**What is being asked**
Where the material below has a line containing "meu próprio coração.", start repeating exactly, and keep going through the line containing "Iniciemos el diálogo", with no other lines.

**Extracted data**

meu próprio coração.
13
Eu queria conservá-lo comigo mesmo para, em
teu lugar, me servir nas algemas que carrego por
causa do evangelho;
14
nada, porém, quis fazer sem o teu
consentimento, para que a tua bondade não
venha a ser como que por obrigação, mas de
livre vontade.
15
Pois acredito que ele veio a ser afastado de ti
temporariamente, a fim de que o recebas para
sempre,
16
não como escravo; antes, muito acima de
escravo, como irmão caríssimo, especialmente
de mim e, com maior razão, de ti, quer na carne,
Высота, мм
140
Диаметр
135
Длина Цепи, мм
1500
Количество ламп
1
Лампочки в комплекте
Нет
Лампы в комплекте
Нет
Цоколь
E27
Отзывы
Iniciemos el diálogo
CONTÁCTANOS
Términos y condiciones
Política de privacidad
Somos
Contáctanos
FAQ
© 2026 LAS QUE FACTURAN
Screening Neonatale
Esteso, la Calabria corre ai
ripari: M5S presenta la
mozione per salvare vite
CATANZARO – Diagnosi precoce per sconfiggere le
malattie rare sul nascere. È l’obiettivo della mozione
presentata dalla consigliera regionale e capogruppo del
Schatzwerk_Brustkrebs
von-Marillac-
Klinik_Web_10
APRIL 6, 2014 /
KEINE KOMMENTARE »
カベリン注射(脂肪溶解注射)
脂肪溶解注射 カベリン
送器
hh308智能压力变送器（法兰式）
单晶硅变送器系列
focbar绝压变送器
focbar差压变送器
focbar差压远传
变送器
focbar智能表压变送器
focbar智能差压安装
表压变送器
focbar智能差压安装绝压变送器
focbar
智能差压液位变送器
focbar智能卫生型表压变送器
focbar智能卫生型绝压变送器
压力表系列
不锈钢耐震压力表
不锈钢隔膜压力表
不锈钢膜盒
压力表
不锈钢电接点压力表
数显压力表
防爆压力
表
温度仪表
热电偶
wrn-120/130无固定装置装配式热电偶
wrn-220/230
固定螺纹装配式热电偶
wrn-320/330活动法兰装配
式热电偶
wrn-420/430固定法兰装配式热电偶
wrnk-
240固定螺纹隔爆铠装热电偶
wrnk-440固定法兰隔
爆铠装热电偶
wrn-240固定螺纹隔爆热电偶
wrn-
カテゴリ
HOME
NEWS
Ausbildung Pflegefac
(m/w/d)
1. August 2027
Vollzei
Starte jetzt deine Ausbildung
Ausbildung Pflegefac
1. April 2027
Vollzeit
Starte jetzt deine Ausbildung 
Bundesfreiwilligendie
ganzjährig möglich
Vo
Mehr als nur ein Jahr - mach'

...

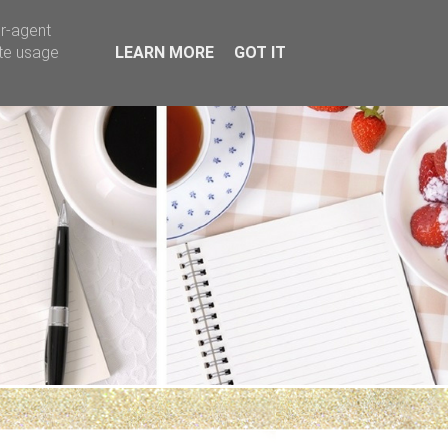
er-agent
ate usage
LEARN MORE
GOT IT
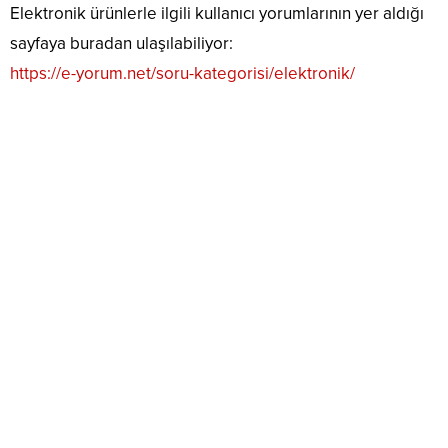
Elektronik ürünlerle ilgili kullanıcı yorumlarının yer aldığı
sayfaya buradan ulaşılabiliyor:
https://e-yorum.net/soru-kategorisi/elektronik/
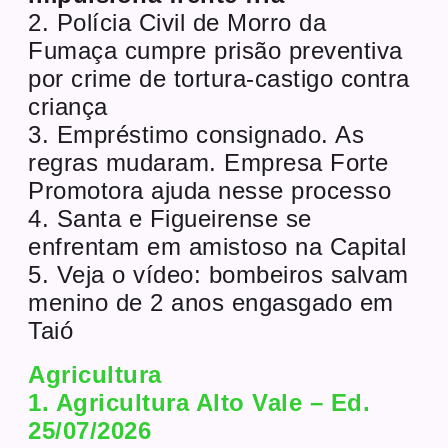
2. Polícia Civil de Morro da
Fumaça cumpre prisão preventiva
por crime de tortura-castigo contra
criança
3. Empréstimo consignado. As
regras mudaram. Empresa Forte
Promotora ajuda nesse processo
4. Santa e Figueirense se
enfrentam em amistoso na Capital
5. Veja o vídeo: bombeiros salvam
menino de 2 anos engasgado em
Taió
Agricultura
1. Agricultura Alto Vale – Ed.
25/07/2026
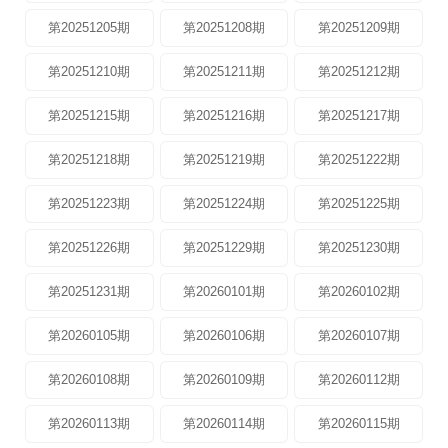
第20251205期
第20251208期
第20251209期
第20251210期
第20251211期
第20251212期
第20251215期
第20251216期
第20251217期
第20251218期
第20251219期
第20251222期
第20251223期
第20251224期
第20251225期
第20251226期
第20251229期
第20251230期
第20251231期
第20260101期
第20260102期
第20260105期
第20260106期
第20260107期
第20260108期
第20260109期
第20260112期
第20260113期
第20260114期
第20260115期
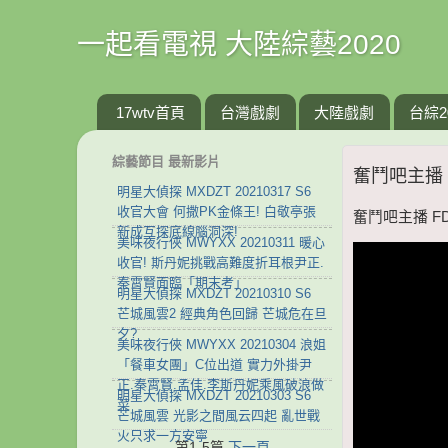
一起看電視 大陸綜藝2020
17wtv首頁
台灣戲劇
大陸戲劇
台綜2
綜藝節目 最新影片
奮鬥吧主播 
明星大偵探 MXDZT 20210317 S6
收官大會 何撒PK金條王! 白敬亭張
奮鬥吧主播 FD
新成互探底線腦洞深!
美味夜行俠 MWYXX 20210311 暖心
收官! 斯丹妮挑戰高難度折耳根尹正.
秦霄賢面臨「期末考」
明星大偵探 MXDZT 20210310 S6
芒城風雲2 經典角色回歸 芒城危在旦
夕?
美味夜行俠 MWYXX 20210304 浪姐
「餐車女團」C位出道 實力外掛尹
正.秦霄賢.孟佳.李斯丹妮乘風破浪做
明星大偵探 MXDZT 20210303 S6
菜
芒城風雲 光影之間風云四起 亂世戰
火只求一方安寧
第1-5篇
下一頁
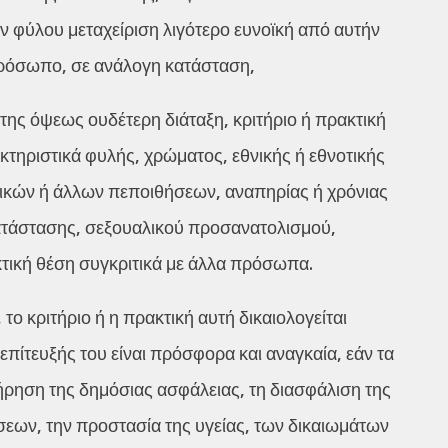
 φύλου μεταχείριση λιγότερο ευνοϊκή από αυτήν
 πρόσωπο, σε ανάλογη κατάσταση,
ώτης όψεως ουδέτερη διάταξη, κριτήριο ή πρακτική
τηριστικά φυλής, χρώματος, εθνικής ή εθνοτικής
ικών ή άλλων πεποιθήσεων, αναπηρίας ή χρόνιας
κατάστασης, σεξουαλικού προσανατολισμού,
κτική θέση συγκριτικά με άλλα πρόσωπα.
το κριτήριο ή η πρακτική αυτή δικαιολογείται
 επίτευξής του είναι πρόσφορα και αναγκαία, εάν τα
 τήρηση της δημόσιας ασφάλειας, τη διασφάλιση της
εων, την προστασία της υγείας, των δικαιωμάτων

**Exercise solution**
meu próprio coração.
13
Eu queria conservá-lo comigo mesmo para, em
teu lugar, me servir nas algemas que carrego por
causa do evangelho;
14
nada, porém, quis fazer sem o teu
consentimento, para que a tua bondade não
venha a ser como que por obrigação, mas de
livre vontade.
15
Pois acredito que ele veio a ser afastado de ti
temporariamente, a fim de que o recebas para
sempre,
16
não como escravo; antes, muito acima de
escravo, como irmão caríssimo, especialmente
de mim e, com maior razão, de ti, quer na carne,
Высота, мм
140
Диаметр
135
Длина Цепи, мм
1500
Количество ламп
1
Лампочки в комплекте
Нет
Лампы в комплекте
Нет
Цоколь
E27
Отзывы
Iniciemos el diálogo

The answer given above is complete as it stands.